The answer should be each line from the entries below that has the word "burz" in it.

SOURCE RECORDS:

++++++++++++++++++++

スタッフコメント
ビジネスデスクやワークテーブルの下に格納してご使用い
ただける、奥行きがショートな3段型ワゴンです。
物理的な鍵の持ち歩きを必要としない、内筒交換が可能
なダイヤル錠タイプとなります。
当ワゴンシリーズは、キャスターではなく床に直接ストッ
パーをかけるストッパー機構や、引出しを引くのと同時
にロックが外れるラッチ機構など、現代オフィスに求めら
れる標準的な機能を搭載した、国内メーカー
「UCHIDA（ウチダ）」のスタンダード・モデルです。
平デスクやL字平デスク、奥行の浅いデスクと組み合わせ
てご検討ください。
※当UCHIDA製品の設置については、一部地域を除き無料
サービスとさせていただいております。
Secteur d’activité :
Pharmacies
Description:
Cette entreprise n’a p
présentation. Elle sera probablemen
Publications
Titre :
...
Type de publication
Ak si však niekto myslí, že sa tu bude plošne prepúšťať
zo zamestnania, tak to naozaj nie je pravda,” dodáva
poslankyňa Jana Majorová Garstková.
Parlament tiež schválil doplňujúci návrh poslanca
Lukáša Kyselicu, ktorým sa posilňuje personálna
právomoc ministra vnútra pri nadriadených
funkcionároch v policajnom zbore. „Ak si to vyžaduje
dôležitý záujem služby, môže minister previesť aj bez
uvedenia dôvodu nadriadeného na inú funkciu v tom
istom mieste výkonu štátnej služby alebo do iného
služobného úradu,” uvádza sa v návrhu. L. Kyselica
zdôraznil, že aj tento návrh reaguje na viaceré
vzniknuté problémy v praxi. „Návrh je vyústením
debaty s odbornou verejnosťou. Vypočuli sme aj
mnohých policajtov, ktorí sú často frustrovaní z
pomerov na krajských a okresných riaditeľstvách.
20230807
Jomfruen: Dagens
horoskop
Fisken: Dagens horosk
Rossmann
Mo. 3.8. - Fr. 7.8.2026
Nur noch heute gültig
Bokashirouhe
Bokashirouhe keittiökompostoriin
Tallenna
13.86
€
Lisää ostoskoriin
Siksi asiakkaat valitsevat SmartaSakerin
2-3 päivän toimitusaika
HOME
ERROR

++++++++++++++++++++

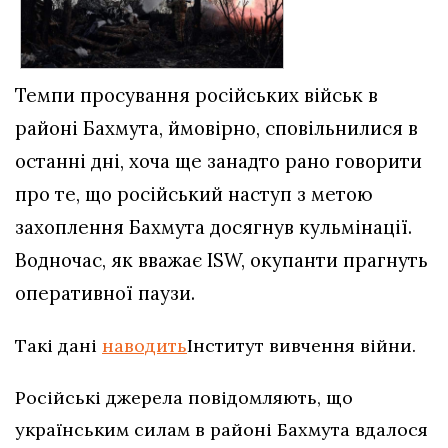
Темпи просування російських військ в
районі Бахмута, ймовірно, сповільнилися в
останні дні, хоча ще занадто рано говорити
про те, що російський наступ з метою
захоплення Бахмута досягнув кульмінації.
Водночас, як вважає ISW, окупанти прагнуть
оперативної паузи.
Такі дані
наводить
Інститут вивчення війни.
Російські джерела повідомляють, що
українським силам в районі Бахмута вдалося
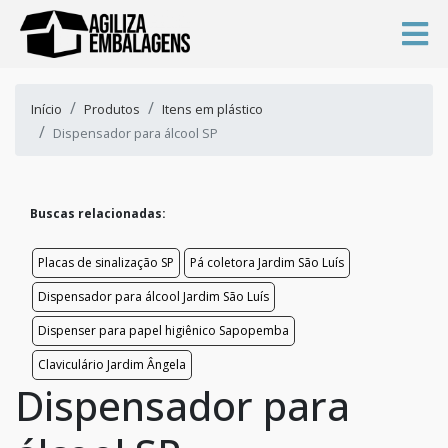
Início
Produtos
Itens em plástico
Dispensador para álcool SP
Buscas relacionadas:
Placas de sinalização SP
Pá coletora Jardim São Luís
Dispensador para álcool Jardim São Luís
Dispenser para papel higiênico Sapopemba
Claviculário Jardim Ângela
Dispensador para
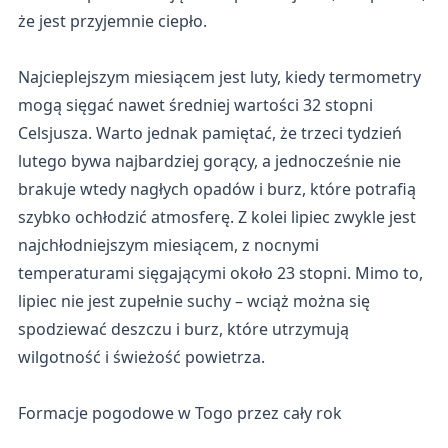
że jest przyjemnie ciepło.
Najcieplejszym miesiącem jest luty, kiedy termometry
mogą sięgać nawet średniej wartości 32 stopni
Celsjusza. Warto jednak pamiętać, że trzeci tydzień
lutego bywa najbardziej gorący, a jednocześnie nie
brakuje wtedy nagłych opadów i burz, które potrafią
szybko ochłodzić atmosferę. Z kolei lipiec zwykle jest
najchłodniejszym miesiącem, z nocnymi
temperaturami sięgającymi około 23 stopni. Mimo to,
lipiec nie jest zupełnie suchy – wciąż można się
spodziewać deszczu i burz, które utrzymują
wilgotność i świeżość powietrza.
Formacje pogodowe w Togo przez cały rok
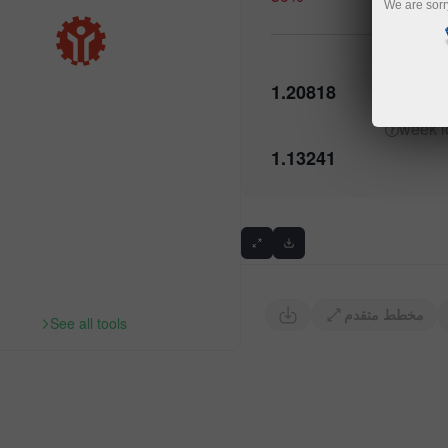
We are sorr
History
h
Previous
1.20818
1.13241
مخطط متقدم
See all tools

++++++++++++++++++++

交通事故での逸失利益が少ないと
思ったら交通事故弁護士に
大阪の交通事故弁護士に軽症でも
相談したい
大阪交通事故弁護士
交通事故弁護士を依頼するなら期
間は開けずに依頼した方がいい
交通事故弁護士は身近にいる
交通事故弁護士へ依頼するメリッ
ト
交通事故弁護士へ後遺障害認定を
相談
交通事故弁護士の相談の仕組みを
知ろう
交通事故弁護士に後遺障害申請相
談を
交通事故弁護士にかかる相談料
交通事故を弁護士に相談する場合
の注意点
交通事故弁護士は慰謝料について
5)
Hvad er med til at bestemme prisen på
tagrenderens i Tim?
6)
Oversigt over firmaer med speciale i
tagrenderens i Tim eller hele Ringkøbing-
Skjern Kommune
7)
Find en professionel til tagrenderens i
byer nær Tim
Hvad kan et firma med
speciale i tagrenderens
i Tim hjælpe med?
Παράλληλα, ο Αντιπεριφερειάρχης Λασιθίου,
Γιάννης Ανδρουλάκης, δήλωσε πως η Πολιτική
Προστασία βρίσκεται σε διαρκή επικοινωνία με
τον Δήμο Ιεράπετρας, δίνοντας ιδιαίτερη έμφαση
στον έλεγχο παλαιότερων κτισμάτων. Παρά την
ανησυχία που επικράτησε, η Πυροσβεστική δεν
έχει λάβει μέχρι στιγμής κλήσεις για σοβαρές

++++++++++++++++++++

PROBLEM SOLUTION:
brakuje wtedy nagłych opadów i burz, które potrafią
spodziewać deszczu i burz, które utrzymują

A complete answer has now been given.